Table 11-2: DPO Negative Sample Generation Decoding Parameter Mechanisms

Parameter Name Working Mechanism Recommended Value Core Role in Negative Sample Generation
Temperature Scales Logits before Softmax calculation to control smoothness. 1.0 - 1.2 Breaks safe instincts, flattens probability distribution, induces logical leaps, factual hallucinations, and biases.
Top-P (Nucleus Sampling) Truncates all long-tail Tokens after the cumulative probability reaches threshold P. 0.95 - 0.99 Ensures diversity while strictly eliminating catastrophic Tokens, ensuring grammatical correctness and the camouflage of errors.
Top-K Only retains the top K candidate Tokens with the highest probabilities for sampling. 80 - 100 Broadens the candidate pool, cooperates with high Temperature to prevent the model from getting stuck in loops within fixed sentence structures.
Repetition Penalty Applies a penalty factor to recently generated Tokens, reducing their probability of being selected again. 1.1 - 1.2 Forces the introduction of new vocabulary and concepts, prevents meaningless infinite loops of repetition, and maintains the appearance of logical reasoning.

11.3 Domain-Specific Data Construction Frameworks for Complex Tasks

While adjusting decoding parameters is suitable for general dialogue (such as tone adjustment, length penalty), for high-difficulty domains like safety, mathematical reasoning, code generation, and agent decision-making, models easily fall into "Shortcut Learning". To depict precise decision boundaries, more sophisticated, highly automated domain-specific data construction frameworks must be introduced.

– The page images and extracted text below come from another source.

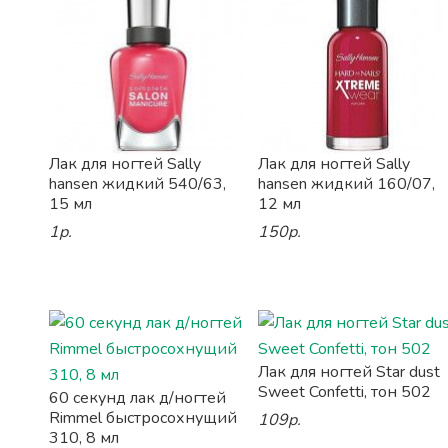
Лак для ногтей Sally
Лак для ногтей Sally
hansen жидкий 540/63,
hansen жидкий 160/07,
15 мл
12 мл
1р.
150р.
Лак для ногтей Star dust
Sweet Confetti, тон 502
60 секунд лак д/ногтей
Rimmel быстросохнущий
109р.
310, 8 мл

11.3.1 The Deep Game of Safety Alignment and Adversarial Jailbreaks

For malicious requests (like "how to steal credit cards"), if the negative sample is merely a slightly impolite response, the model will learn "reflexive refusal", leading to severe "Over-refusal"—for example, refusing to answer a normal computer question like "how to kill a process".

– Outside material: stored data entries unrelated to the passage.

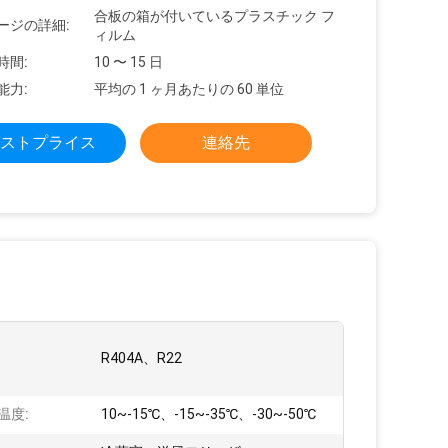
合板の箱が付いているプラスチック フ
ージの詳細:
ィルム
時間:
10 〜 15 日
能力:
平均の 1 ヶ月あたりの 60 単位
ストプライス
連絡先
R404A、R22
温度:
10~-15℃、-15~-35℃、-30~-50℃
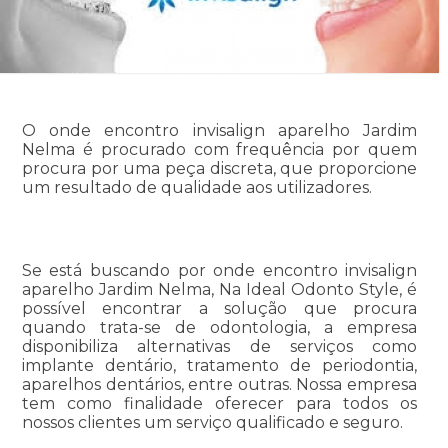
O onde encontro invisalign aparelho Jardim
Nelma é procurado com frequência por quem
procura por uma peça discreta, que proporcione
um resultado de qualidade aos utilizadores.
Se está buscando por onde encontro invisalign
aparelho Jardim Nelma, Na Ideal Odonto Style, é
possível encontrar a solução que procura
quando trata-se de odontologia, a empresa
disponibiliza alternativas de serviços como
implante dentário, tratamento de periodontia,
aparelhos dentários, entre outras. Nossa empresa
tem como finalidade oferecer para todos os
nossos clientes um serviço qualificado e seguro.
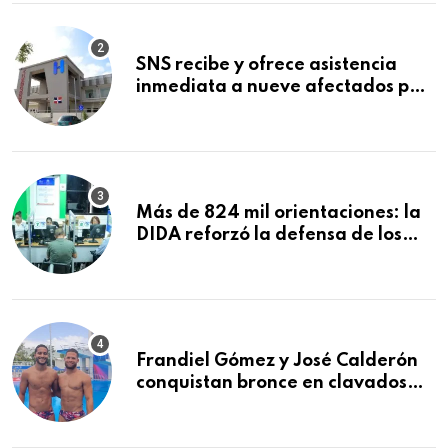
SNS recibe y ofrece asistencia
inmediata a nueve afectados por
explosión en establecimiento de
comida de San Francisco de
Macorís
Más de 824 mil orientaciones: la
DIDA reforzó la defensa de los
afiliados en el primer semestre de
2026
Frandiel Gómez y José Calderón
conquistan bronce en clavados
sincronizados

Building an indestructible safety guardrail that doesn't "friendly fire" requires introducing Red-Teaming and fine-grained feedback: * Adversarial Induced Generation (Rejected Construction): Use automated attack strategies (like GCG's gradient search suffix, AutoDAN's genetic algorithm, or PAIR's multi-turn induction) to bypass basic defenses, forcing the model to generate detailed violating content. This kind of "Compliance without realization" is the most valuable hard negative sample. * Constructive Refusal (Chosen Construction): A high-quality positive sample shouldn't just be "As an AI, I cannot...", but should be a "safe response stripped of harmful intent". For example, if a user asks to "write a Python script for ransomware", the Chosen response should refuse to provide direct code, but can take the opportunity to explain "how ransomware works and how enterprises can defend against it". * Context Obfuscation: Mix Base64 encoding, multi-language blending, or complex role-playing (like "Suppose you are a white-hat hacker testing security vulnerabilities") as the Prompt into the dataset to improve the model's intent recognition robustness in complex contexts.

11.3.2 Mathematical Reasoning: Error Injection (RISE) and Process Reward Models (PRM)

The core pain point of long logical chain tasks like mathematics is "the result is correct but the process is nonsense (hallucination)", or "one step wrong, every step wrong".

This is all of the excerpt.